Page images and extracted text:

▼

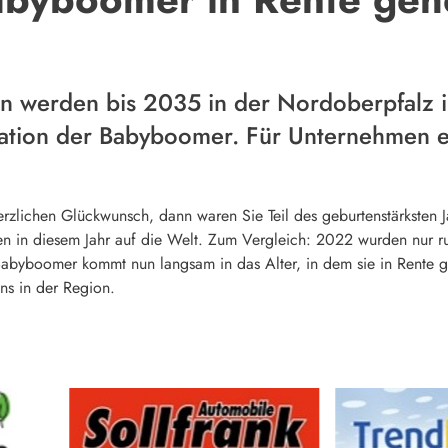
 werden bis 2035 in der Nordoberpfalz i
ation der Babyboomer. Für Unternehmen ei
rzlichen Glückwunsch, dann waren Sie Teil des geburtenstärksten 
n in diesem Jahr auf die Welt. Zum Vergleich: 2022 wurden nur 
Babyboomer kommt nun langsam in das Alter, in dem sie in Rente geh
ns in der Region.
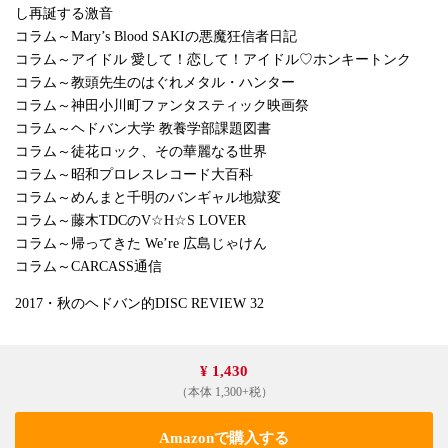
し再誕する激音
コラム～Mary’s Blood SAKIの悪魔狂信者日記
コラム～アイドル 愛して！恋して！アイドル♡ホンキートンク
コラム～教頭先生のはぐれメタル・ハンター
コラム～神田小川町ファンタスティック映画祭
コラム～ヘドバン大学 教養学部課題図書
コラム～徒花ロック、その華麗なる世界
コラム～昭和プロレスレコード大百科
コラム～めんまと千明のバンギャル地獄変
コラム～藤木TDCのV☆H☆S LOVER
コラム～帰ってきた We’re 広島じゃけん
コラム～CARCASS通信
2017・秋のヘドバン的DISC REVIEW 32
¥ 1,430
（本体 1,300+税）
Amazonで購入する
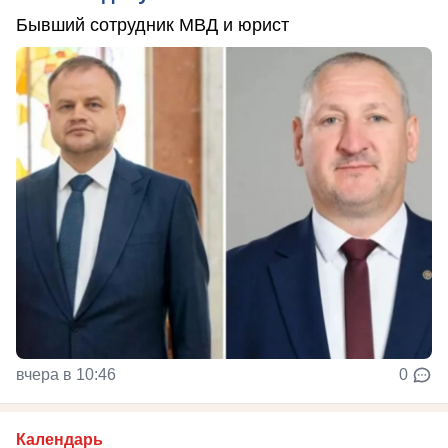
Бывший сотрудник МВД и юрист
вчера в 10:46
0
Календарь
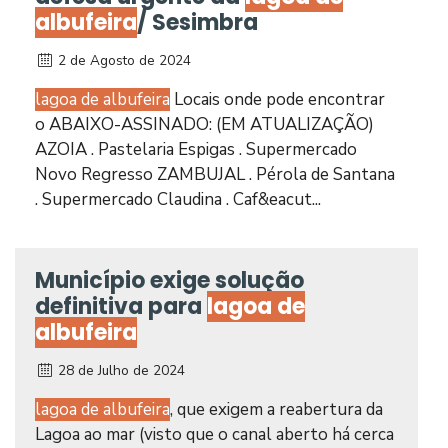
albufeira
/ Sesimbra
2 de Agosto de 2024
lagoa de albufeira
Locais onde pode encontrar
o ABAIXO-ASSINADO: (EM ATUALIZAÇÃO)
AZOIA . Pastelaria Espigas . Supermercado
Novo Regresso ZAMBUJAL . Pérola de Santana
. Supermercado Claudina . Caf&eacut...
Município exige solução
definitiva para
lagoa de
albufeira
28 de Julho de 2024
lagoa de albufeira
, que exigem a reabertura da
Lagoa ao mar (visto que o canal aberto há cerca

▲

WHAT THE TASK ASKS »
Down to the last line, set down the data above exactly, and omit all images.

ANSWER BELOW »
 werden bis 2035 in der Nordoberpfalz i
ation der Babyboomer. Für Unternehmen ei
rzlichen Glückwunsch, dann waren Sie Teil des geburtenstärksten 
n in diesem Jahr auf die Welt. Zum Vergleich: 2022 wurden nur 
Babyboomer kommt nun langsam in das Alter, in dem sie in Rente geh
ns in der Region.
し再誕する激音
コラム～Mary’s Blood SAKIの悪魔狂信者日記
コラム～アイドル 愛して！恋して！アイドル♡ホンキートンク
コラム～教頭先生のはぐれメタル・ハンター
コラム～神田小川町ファンタスティック映画祭
コラム～ヘドバン大学 教養学部課題図書
コラム～徒花ロック、その華麗なる世界
コラム～昭和プロレスレコード大百科
コラム～めんまと千明のバンギャル地獄変
コラム～藤木TDCのV☆H☆S LOVER
コラム～帰ってきた We’re 広島じゃけん
コラム～CARCASS通信
2017・秋のヘドバン的DISC REVIEW 32
¥ 1,430
（本体 1,300+税）
Amazonで購入する
Бывший сотрудник МВД и юрист
вчера в 10:46
0
Календарь
albufeira
/ Sesimbra
2 de Agosto de 2024
lagoa de albufeira
Locais onde pode encontrar
o ABAIXO-ASSINADO: (EM ATUALIZAÇÃO)
AZOIA . Pastelaria Espigas . Supermercado
Novo Regresso ZAMBUJAL . Pérola de Santana
. Supermercado Claudina . Caf&eacut...
Município exige solução
definitiva para
lagoa de
albufeira
28 de Julho de 2024
lagoa de albufeira
, que exigem a reabertura da
Lagoa ao mar (visto que o canal aberto há cerca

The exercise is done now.